Russell Brand, Katie Perry Divorce Could Lead to $20 Million Settlement
The couple decided not to sign a pre-nuptial agreement prior to their marriage. California law states that a couple must split their earnings in half if no pre-nup exists. This could work in Brand's favor, as Perry's net worth is estimated at over $40 million.
Russell Brand may be entitled to a $20 million dollar payout from Katy Perry because California is a community property state. "Community property" essentially is everything a husband and wife own together. This typically includes all money earned, debts incurred, and property acquired during the marriage and in some cases or states while the parties were living together.
In Community Property states like California, community property laws are followed in divorce court, and assets are split 50/50. By way of comparison, Minnesota is an equitable distribution state.

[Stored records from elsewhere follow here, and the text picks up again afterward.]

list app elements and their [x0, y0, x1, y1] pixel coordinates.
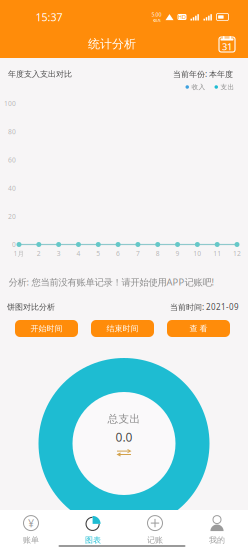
button[interactable]: 图表: [62, 510, 124, 550]
button[interactable]: 我的: [186, 510, 248, 550]
staticText: 饼图对比分析: [7, 302, 55, 312]
button[interactable]: ¥: [0, 510, 62, 550]
staticText: 1月: [14, 249, 24, 258]
staticText: 总支出: [108, 412, 140, 426]
staticText: 8: [156, 249, 160, 258]
staticText: 80: [8, 127, 16, 136]
staticText: 10: [193, 249, 201, 258]
staticText: 6: [116, 249, 120, 258]
staticText: 40: [8, 184, 16, 193]
staticText: ¥: [28, 516, 34, 530]
staticText: 开始时间: [30, 324, 62, 333]
button[interactable]: 开始时间: [15, 320, 78, 337]
staticText: 年度支入支出对比: [8, 69, 72, 79]
staticText: 图表: [85, 535, 101, 545]
staticText: 2: [37, 249, 41, 258]
staticText: KB/S: [152, 18, 160, 23]
staticText: 9: [176, 249, 180, 258]
staticText: 0: [12, 240, 16, 249]
staticText: 15:37: [36, 10, 62, 24]
staticText: 5.00: [152, 11, 162, 18]
staticText: 3: [57, 249, 61, 258]
staticText: 20: [8, 212, 16, 221]
staticText: HD: [178, 14, 186, 21]
staticText: 支出: [220, 83, 234, 91]
staticText: 7: [136, 249, 140, 258]
staticText: 5: [96, 249, 100, 258]
button[interactable]: 结束时间: [91, 320, 154, 337]
staticText: 统计分析: [88, 37, 136, 51]
staticText: 31: [222, 40, 232, 53]
staticText: 11: [213, 249, 221, 258]
staticText: 记账: [147, 535, 163, 545]
staticText: 12: [233, 249, 241, 258]
staticText: 分析: 您当前没有账单记录！请开始使用APP记账吧!: [8, 276, 214, 288]
staticText: 100: [4, 99, 16, 108]
staticText: 60: [8, 156, 16, 164]
button[interactable]: 查 看: [167, 320, 230, 337]
staticText: 账单: [23, 535, 39, 545]
staticText: 收入: [192, 83, 206, 91]
button[interactable]: 记账: [124, 510, 186, 550]
staticText: 当前时间: 2021-09: [170, 302, 239, 312]
staticText: 4: [76, 249, 80, 258]
staticText: 当前年份: 本年度: [173, 69, 233, 79]
staticText: 查 看: [190, 324, 208, 333]
button[interactable]: 日历: [215, 32, 239, 56]
staticText: 我的: [209, 535, 225, 545]
staticText: 结束时间: [106, 324, 138, 333]
staticText: 0.0: [116, 429, 132, 445]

"The main difference between community property and equitable distribution is that in community property states there is an absolute 50-50 split of all property acquired during the marriage," says MN Divorce Attorney, Katie Lammers. "In equitable distribution states, more assets may be considered marital property, but the split is not necessarily 50-50. In equitable distribution states, the court attempts to distribute the property in a manner that is fair and just. This doesn't necessarily mean that the property is distributed equally, only that it is done in a way that is fair. Given the short duration of their marriage, if the Brand/Perry divorce was venued in Minnesota, the outcome may be very different for Mr. Brand."